Many people grow up believing that they will meet someone, fall in love, and spend the rest of eternity happily ever after. And while that is a nice thought, it’s not reality.
In reality, people meet, get to know one another, fall in love and endure obstacles together. There are tests. The spark begins to fade. Life feels routine. And what is left is two people who love each other very much, working together as a team to build something beautiful. Conversely, I suppose you could have two people who refuse to do the work and their relationship falls apart. If you are here, though, I highly doubt that is your mentality.
Life is all about habits and choices. The small decisions and habits we participate in today come together to weave our future. If you are wanting to build a beautiful relationship with your partner, the best thing you can do is take action now. Here are 10 simple habits that create positive relationships.
1. Embracing autonomy.
Being in a healthy and happy relationship does not involve meshing together into one blob of a person, or being obsessive about your partner. On the contrary, it’s important to have time apart. To cultivate a life outside of your partner that defines you outside of them. Without this, you lose the version of yourself that your partner fell in love with in the first place.
2. Working to be a team.
A relationship is best when it includes two people who are on the same team. If you are not on the same team, then it’s going to be you vs. them, instead of the two of you taking on the world together. And if you are always fighting against one another, it isn’t like you are going to make this last.
3. Fighting for the relationship, not to be right.
Arguments are not inherently bad. Fighting can be a good thing, as long as it’s healthy. A healthy fight (argument) is one where you both express and communicate where you are coming from and try to find common ground to make the relationship move forward. If you are fighting to be right, you are never going to win.
4. Spending (quality) time together.
It’s important to spend quality time together. And when I say quality time together, I mean time where you put the phones and laptops away, and talk. No distractions, just the two of you doing something together.
5. Respect.
Respect is fundamental to a positive relationship. Two people who respect one another are always going to be able to find a way to make things work. And when you are respectful of someone, it’s much easier to understand them even when you don’t agree.
6. Honesty.
Honest. Is. Everything. No matter what you do, stay honest. Don’t hide things, or omit things. Be open and honest with your partner.
7. Trust.
Trust is also fundamental to a relationship. Without it, things are going to get rough. People tend to get jealous and insecure when they don’t trust their partner, which can only lead to more trouble.
8. Having boundaries.
Boundaries are our limits. Just because you have a limit between you and your partner doesn’t mean that you don’t love them unconditionally, it means that you also love yourself. Sometimes, you have to put up boundaries.
9. Showing gratitude.
Just because you have been with your partner for years, that does not mean they understand that you are grateful for them. Sometimes, it needs to be said.

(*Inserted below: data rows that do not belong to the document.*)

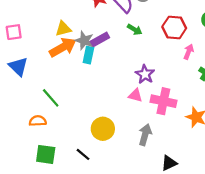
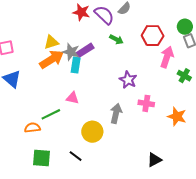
pink arrow: (189, 52) -> (167, 57), size x1.5
pink triangle: (135, 95) -> (72, 98), moved
green line: (51, 98) -> (51, 114), moved, turned -72
pink cross: (163, 101) -> (146, 103), size x0.7
gray arrow: (145, 135) -> (116, 113), moved

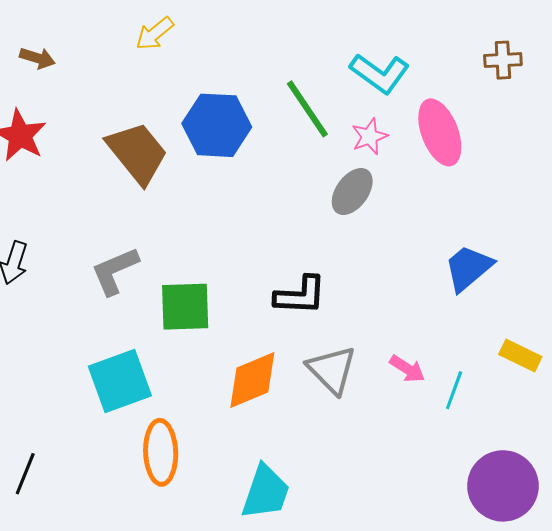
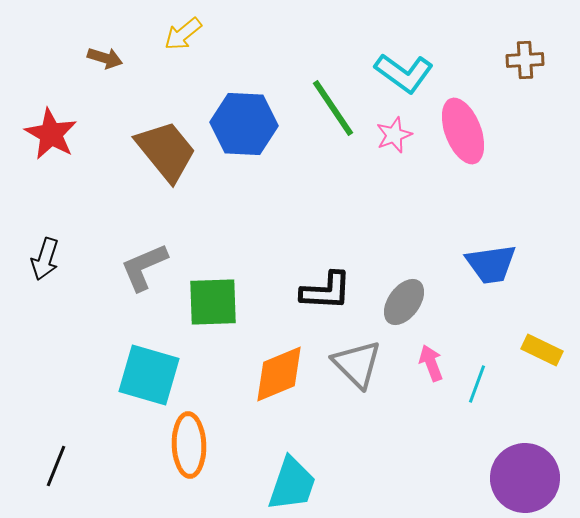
brown arrow: (37, 58) -> (105, 58), moved
gray ellipse: (352, 191) -> (404, 302), moved
blue trapezoid: (468, 268) -> (491, 264), turned -148
pink arrow: (407, 369) -> (431, 363), turned -144
cyan square: (120, 381) -> (149, 375), turned 36

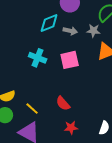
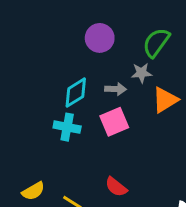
cyan diamond: (49, 23) -> (76, 93), moved
gray arrow: (70, 31) -> (116, 89), moved

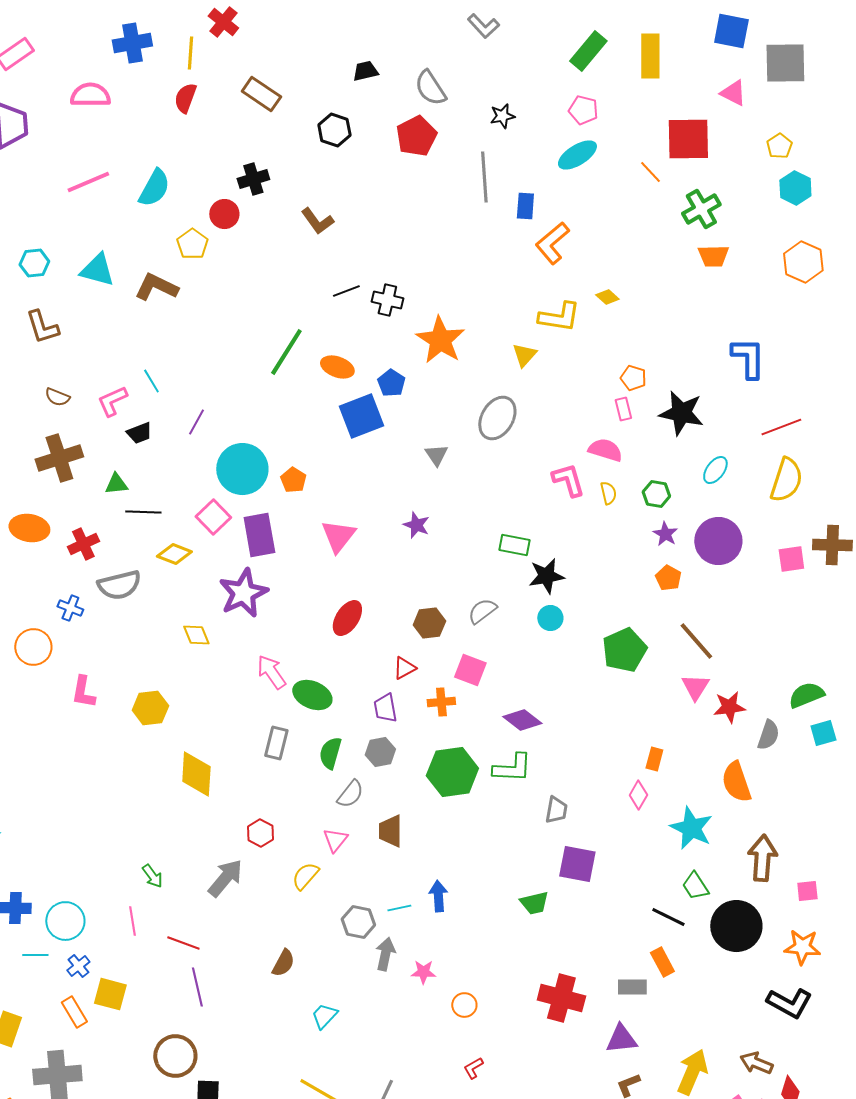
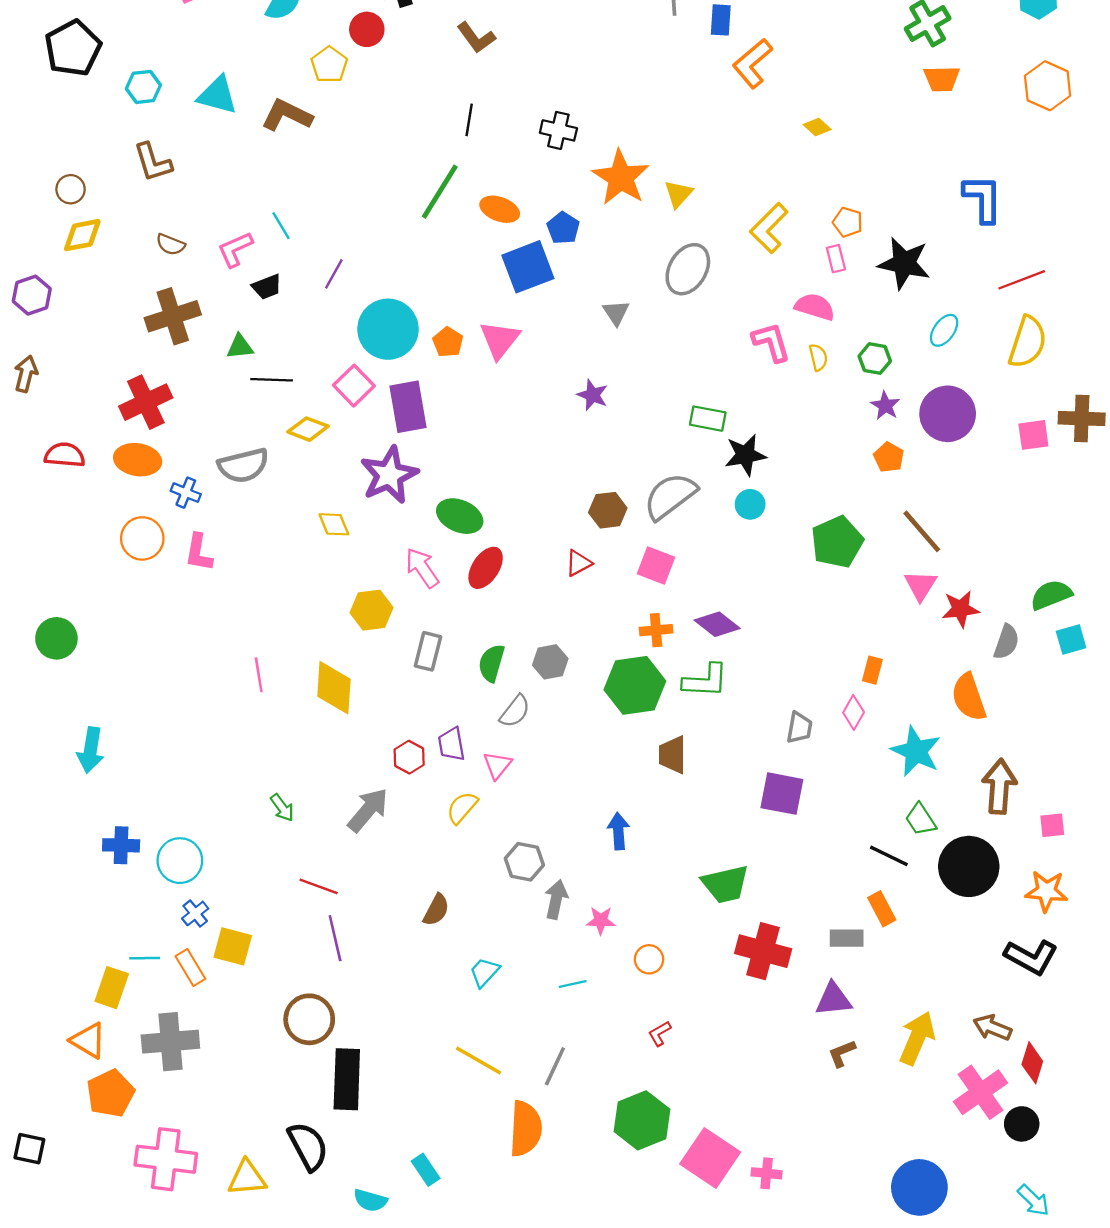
black line: (346, 291) -> (469, 120), moved, turned -60
yellow L-shape: (559, 317) -> (769, 228), moved, turned 126
yellow triangle: (524, 355) -> (678, 194), moved
orange ellipse: (29, 528) -> (138, 460), moved
pink triangle: (338, 536) -> (500, 340), moved
red cross: (83, 544) -> (146, 402), moved, size x1.4
gray semicircle: (482, 611) -> (670, 496), size x1.6
red ellipse: (347, 618) -> (486, 568), moved
pink L-shape: (83, 692) -> (199, 553), moved
green ellipse: (312, 695) -> (460, 516), moved
orange cross: (441, 702) -> (656, 630), moved
yellow hexagon: (150, 708) -> (372, 610), moved
purple trapezoid: (385, 708) -> (451, 744), moved
gray trapezoid: (556, 810) -> (799, 728), moved
brown trapezoid: (390, 831) -> (672, 755), moved
green trapezoid: (534, 903) -> (725, 884), moved, size x1.4
cyan line: (399, 908) -> (573, 984), moved
pink line: (132, 921) -> (259, 675), moved
cyan line: (35, 955) -> (145, 958), moved

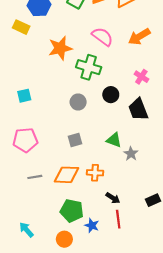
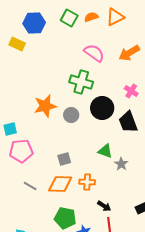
orange star: (60, 48) -> (45, 106), moved
black circle: (111, 95) -> (102, 108), size x1.5
cyan square: (24, 96) -> (10, 129), moved
gray square: (75, 140) -> (64, 159), moved
gray line: (35, 177) -> (30, 186), turned 40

So, if you haven’t said it in a while, tell your partner how grateful you are for them and why.
10. Responding to one another.
Another tendency in a long-term relationship can be when your partner says something to you, and you just look at them. Deep down, you may think they realize that you have absorbed the information or that they know you are listening. But, when you listen and respond, it shows much more interest and consideration. Not to mention it opens the doorway of communication, which is also necessary.